For example the interface is limited by and defined by the device size. Also the use of the display as a user interface input further decreases the display area available to display other information. Thus for example a touch screen display can lose a significant proportion of the display when a virtual keyboard or keypad is required. In other words a device screen can be blocked from displaying information where the device has to provide a touch input. Thus in some applications it can become annoying for the user to constantly move their hands from blocking the screen to see what is rendered by their input.
Furthermore for different kinds of input methods the use of a touch screen can be limiting, for example where the input is for a special application such as a simulated musical instrument. Simulating an instrument input using a touch screen can make the simulated instrument extremely hard to play as the user will find it hard to get full interactivity of (and emulation of) playing the instrument. Considering the requirements for ‘virtual’ drums the physical area of the touch screen is generally totally inadequate for the purpose of providing, an input and providing a reliable indication of how hard the user is hitting the ‘drum’ is difficult if not practically impossible to achieve.
The concept of some embodiments as described herein is thus to describe a method of utilising spatial audio capture and audio directionality for incoming sounds to generate an input method for user interface signals. Thus as described herein producing sounds around the apparatus can be used as a method of input rather than using a touchscreen, mouse or keyboard.
In this regard reference is first made to FIG. 1 which shows a schematic block diagram of an exemplary apparatus or electronic device 10, which may implement the sound or audio based used interface embodiments described herein.
The apparatus 10 may for example be a mobile terminal or user equipment of a wireless communication system. In some embodiments the apparatus can be an audio player or audio recorder, such as an MP3 player, a media recorder/player (also known as an MP4 player), or any suitable portable apparatus suitable for recording audio or audio/video camcorder/memory audio or video recorder.
The apparatus 10 can in some embodiments comprise an audio subsystem. The audio subsystem for example can comprise in some embodiments a microphone or array of microphones 11 for audio signal capture. In some embodiments the microphone or array of microphones can be a solid state microphone, in other words capable of capturing audio signals and outputting a suitable digital format signal. In some other embodiments the microphone or array of microphones 11 can comprise any suitable microphone or audio capture means, for example a condenser microphone, capacitor microphone, electrostatic microphone, Electret condenser microphone, dynamic microphone, ribbon microphone, carbon microphone, piezoelectric microphone, or micro electrical-mechanical system (MEMS) microphone.

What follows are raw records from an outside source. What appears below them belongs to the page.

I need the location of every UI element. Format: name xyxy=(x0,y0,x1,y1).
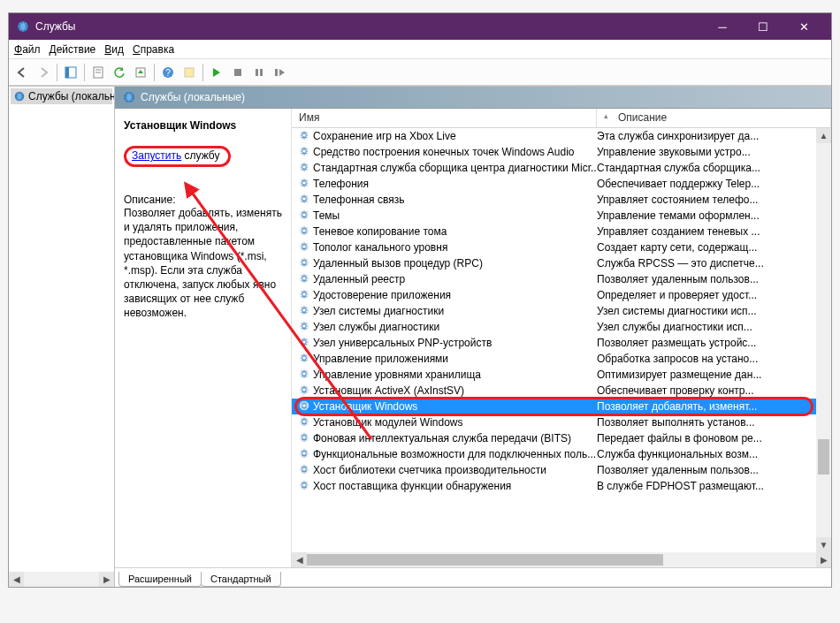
svg-point-59 xyxy=(302,467,306,471)
gear-icon xyxy=(298,177,310,192)
list-header: Имя ▴ Описание xyxy=(292,109,831,128)
start-service-button[interactable] xyxy=(207,63,226,82)
service-row[interactable]: Сохранение игр на Xbox LiveЭта служба си… xyxy=(292,128,831,144)
service-name: Стандартная служба сборщика центра диагн… xyxy=(313,162,597,174)
vscroll-thumb[interactable] xyxy=(818,439,829,475)
service-description: Позволяет добавлять, изменят... xyxy=(597,400,831,413)
gear-icon xyxy=(298,193,310,208)
gear-icon xyxy=(298,352,310,367)
help-button[interactable]: ? xyxy=(158,63,178,82)
refresh-button[interactable] xyxy=(110,63,129,82)
service-description: Стандартная служба сборщика... xyxy=(597,162,831,174)
service-row[interactable]: Управление уровнями хранилищаОптимизируе… xyxy=(292,367,831,383)
service-row[interactable]: Узел системы диагностикиУзел системы диа… xyxy=(292,303,831,319)
svg-rect-9 xyxy=(185,68,194,77)
svg-point-53 xyxy=(302,420,306,423)
service-name: Средство построения конечных точек Windo… xyxy=(313,146,574,158)
service-row[interactable]: Удаленный реестрПозволяет удаленным поль… xyxy=(292,271,831,287)
properties-button[interactable] xyxy=(88,63,108,82)
service-name: Сохранение игр на Xbox Live xyxy=(313,130,456,142)
menubar: Файл Действие Вид Справка xyxy=(9,40,831,59)
menu-help[interactable]: Справка xyxy=(133,43,174,56)
column-description[interactable]: Описание xyxy=(611,109,831,127)
svg-rect-11 xyxy=(256,69,258,76)
services-icon xyxy=(16,19,30,34)
export-button[interactable] xyxy=(131,63,150,82)
svg-point-35 xyxy=(302,277,306,280)
tab-extended[interactable]: Расширенный xyxy=(118,572,202,587)
service-description: Управляет созданием теневых ... xyxy=(597,225,831,238)
menu-view[interactable]: Вид xyxy=(104,43,124,56)
svg-point-61 xyxy=(302,483,306,487)
service-row[interactable]: Удаленный вызов процедур (RPC)Служба RPC… xyxy=(292,255,831,271)
svg-text:?: ? xyxy=(165,68,171,78)
tab-standard[interactable]: Стандартный xyxy=(201,572,281,587)
maximize-button[interactable]: ☐ xyxy=(743,13,783,40)
menu-file[interactable]: Файл xyxy=(14,43,41,56)
list-hscroll[interactable]: ◀ ▶ xyxy=(292,552,831,567)
service-row[interactable]: Функциональные возможности для подключен… xyxy=(292,446,831,462)
service-row[interactable]: Установщик WindowsПозволяет добавлять, и… xyxy=(292,399,831,414)
service-row[interactable]: Телефонная связьУправляет состоянием тел… xyxy=(292,192,831,208)
scroll-right-icon[interactable]: ▶ xyxy=(816,552,831,567)
stop-service-button[interactable] xyxy=(228,63,248,82)
scroll-right-icon[interactable]: ▶ xyxy=(99,572,114,587)
sort-indicator-icon: ▴ xyxy=(597,109,611,127)
gear-icon xyxy=(298,336,310,351)
help-topics-button[interactable] xyxy=(179,63,199,82)
list-vscroll[interactable]: ▲ ▼ xyxy=(816,128,831,552)
nav-tree: Службы (локальные) ◀ ▶ xyxy=(9,87,115,587)
service-row[interactable]: Стандартная служба сборщика центра диагн… xyxy=(292,160,831,176)
service-row[interactable]: Средство построения конечных точек Windo… xyxy=(292,144,831,160)
close-button[interactable]: ✕ xyxy=(783,13,824,40)
tree-node-services-local[interactable]: Службы (локальные) xyxy=(11,88,112,104)
scroll-left-icon[interactable]: ◀ xyxy=(292,552,307,567)
services-icon xyxy=(122,90,136,104)
back-button[interactable] xyxy=(12,63,32,82)
pause-service-button[interactable] xyxy=(249,63,269,82)
scroll-left-icon[interactable]: ◀ xyxy=(9,572,24,587)
service-row[interactable]: Фоновая интеллектуальная служба передачи… xyxy=(292,430,831,446)
service-row[interactable]: Хост поставщика функции обнаруженияВ слу… xyxy=(292,478,831,494)
service-row[interactable]: Установщик модулей WindowsПозволяет выпо… xyxy=(292,414,831,430)
service-row[interactable]: Хост библиотеки счетчика производительно… xyxy=(292,462,831,478)
service-description: Управление темами оформлен... xyxy=(597,209,831,222)
gear-icon xyxy=(298,463,310,478)
service-row[interactable]: Узел службы диагностикиУзел службы диагн… xyxy=(292,319,831,335)
service-row[interactable]: Теневое копирование томаУправляет создан… xyxy=(292,224,831,239)
column-name[interactable]: Имя xyxy=(292,109,597,127)
show-hide-tree-button[interactable] xyxy=(61,63,80,82)
scroll-up-icon[interactable]: ▲ xyxy=(816,128,831,143)
forward-button[interactable] xyxy=(34,63,53,82)
service-row[interactable]: Тополог канального уровняСоздает карту с… xyxy=(292,239,831,255)
scroll-down-icon[interactable]: ▼ xyxy=(816,537,831,552)
gear-icon xyxy=(298,145,310,160)
service-row[interactable]: Узел универсальных PNP-устройствПозволяе… xyxy=(292,335,831,351)
service-row[interactable]: ТелефонияОбеспечивает поддержку Telep... xyxy=(292,176,831,192)
start-service-link[interactable]: Запустить xyxy=(132,149,181,162)
service-row[interactable]: Удостоверение приложенияОпределяет и про… xyxy=(292,287,831,303)
gear-icon xyxy=(298,368,310,383)
pane-header-title: Службы (локальные) xyxy=(141,91,245,103)
service-description: Служба RPCSS — это диспетче... xyxy=(597,257,831,270)
tree-hscroll[interactable]: ◀ ▶ xyxy=(9,572,114,587)
service-description: Позволяет выполнять установ... xyxy=(597,416,831,429)
svg-point-55 xyxy=(302,436,306,439)
description-label: Описание: xyxy=(124,194,282,206)
menu-action[interactable]: Действие xyxy=(50,43,96,56)
service-name: Установщик Windows xyxy=(313,400,417,413)
svg-point-45 xyxy=(302,356,306,360)
highlight-start-link: Запустить службу xyxy=(124,146,231,167)
svg-point-23 xyxy=(302,181,306,185)
service-row[interactable]: Установщик ActiveX (AxInstSV)Обеспечивае… xyxy=(292,383,831,399)
hscroll-thumb[interactable] xyxy=(307,554,663,566)
toolbar: ? xyxy=(9,59,831,86)
service-row[interactable]: ТемыУправление темами оформлен... xyxy=(292,208,831,224)
restart-service-button[interactable] xyxy=(271,63,290,82)
svg-point-29 xyxy=(302,229,306,232)
service-row[interactable]: Управление приложениямиОбработка запросо… xyxy=(292,351,831,367)
service-description: Управление звуковыми устро... xyxy=(597,146,831,158)
gear-icon xyxy=(298,288,310,303)
service-description: В службе FDPHOST размещают... xyxy=(597,480,831,492)
minimize-button[interactable]: ─ xyxy=(702,13,743,40)
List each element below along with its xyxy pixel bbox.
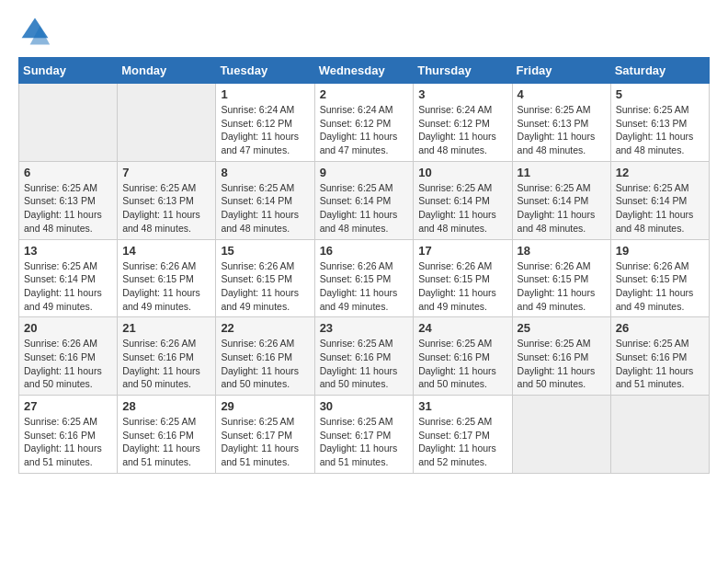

In some embodiments the microphone 11 is a digital microphone array, in other words configured to generate a digital signal output (and thus not requiring an analogue-to-digital converter). The microphone 11 or array of microphones can in some embodiments output the audio captured signal to an analogue-to-digital converter (ADC) 14.
In some embodiments the apparatus can further comprise an analogue-to-digital converter (ADC) 14 configured to receive the analogue captured audio signal from the microphones and outputting the audio captured signal in a suitable digital form. The analogue-to-digital converter 14 can be any suitable analogue-to-digital conversion or processing means. In some embodiments the microphones are ‘integrated’ microphones containing both audio signal generating and analogue-to-digital conversion capability.
In some embodiments the apparatus 10 audio subsystems further comprises a digital-to-analogue converter 32 for converting digital audio signals from a processor 21 to a suitable analogue format. The digital-to-analogue converter (DAC) or signal processing means 32 can in some embodiments be any suitable DAC technology.
Furthermore the audio subsystem can comprise in some embodiments a speaker 33. The speaker 33 can in some embodiments receive the output from the digital-to-analogue converter 32 and present the analogue audio signal to the user. In some embodiments the speaker 33 can be representative of multi-speaker arrangement, a headset, for example a set of headphones, or cordless headphones.
Although the apparatus 10 is shown having both audio capture and audio presentation components, it would be understood that in some embodiments the apparatus 10 can comprise one or the other of the audio capture and audio presentation parts of the audio subsystem such that in some embodiments of the apparatus the microphone (for audio capture) or the speaker (for audio presentation) are present.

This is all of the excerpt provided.